2
votes

I encountered a strange HIVE behavior which i can not completely understand. I really hope someone could shad some light on that matter.

I am using the following script to create and add data to a table:

DROP TABLE myTbl;
CREATE EXTERNAL TABLE myTbl (
    Col1 string,
    Col2 string,  
    Col3 string,
    Col4  string,
)
PARTITIONED BY (partition STRING)
LOCATION '${hiveconf:Valid_location_on_aws_s3_with_the_proper_file_to_create_table}';

Hive runs the script returns OK but (Here is the problem) the table is empty. run: select * from myTbl; returns nothing

The solution for this problem was rather simple after the script i run the following command/script:

MSCK REPAIR TABLE myTbl

now when executing select on that table i can see all the data that was in the file.

What i can not understand is why I need to use the repair in order to see the data in the table.

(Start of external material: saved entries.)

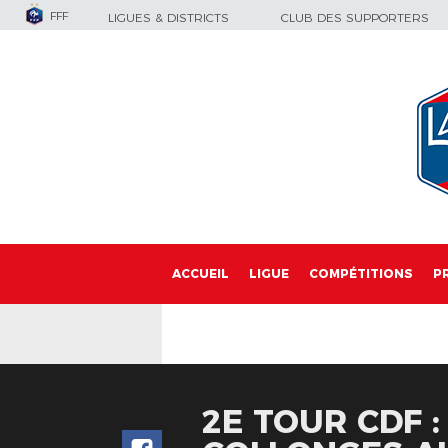
FFF
LIGUES & DISTRICTS
CLUB DES SUPPORTERS
ACCUEIL
LIGUE
COMPÉTITIONS
P
2E TOUR CDF :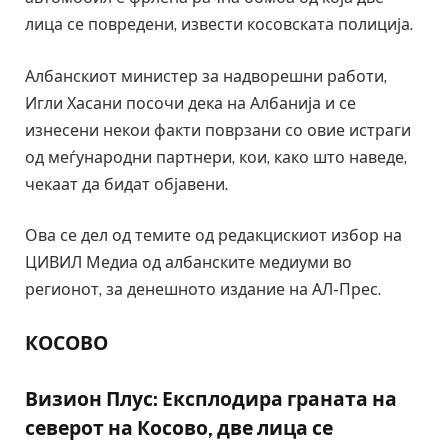
лица се повредени, извести косовската полиција.
Албанскиот министер за надворешни работи,
Игли Хасани посочи дека на Албанија и се
изнесени некои факти поврзани со овие истраги
од меѓународни партнери, кои, како што наведе,
чекаат да бидат објавени.
Ова се дел од темите од редакцискиот избор на
ЦИВИЛ Медиа од албанските медиуми во
регионот, за денешното издание на АЛ-Прес.
КОСОВО
Визион Плус: Експлодира граната на
северот на Косово, две лица се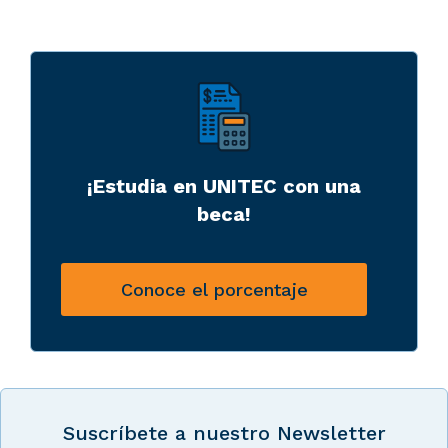
¡Estudia en UNITEC con una
beca!
Conoce el porcentaje
Suscríbete a nuestro Newsletter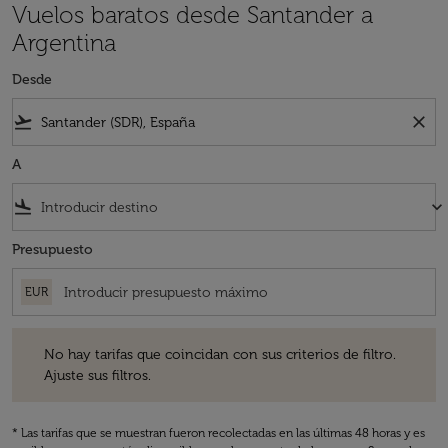
Vuelos baratos desde Santander a
Argentina
Desde
flight_takeoff
close
A
flight_land
keyboard_arrow_down
Presupuesto
EUR
No hay tarifas que coincidan con sus criterios de filtro. Ajuste sus fil
No hay tarifas que coincidan con sus criterios de filtro.
Ajuste sus filtros.
* Las tarifas que se muestran fueron recolectadas en las últimas 48 horas y es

P.S. using the LOAD INTO TABLE works perfectly without any need to repair.

1
Please don't use an ALL-CAPS title.user456814

1 Answers

1
votes

It might have to do with the case that DROP TABLE removes metadata for all table's partitions. However CREATE TABLE doesn't recreate this info in metastore. So, after issuing CREATE TABLE Hive doesn't know yet that there are partitions and there is data in them. MSCK REPAIR TABLE recreates this information in metastore (or you could do it manually with ALTER TABLE tbl ADD PARTITION).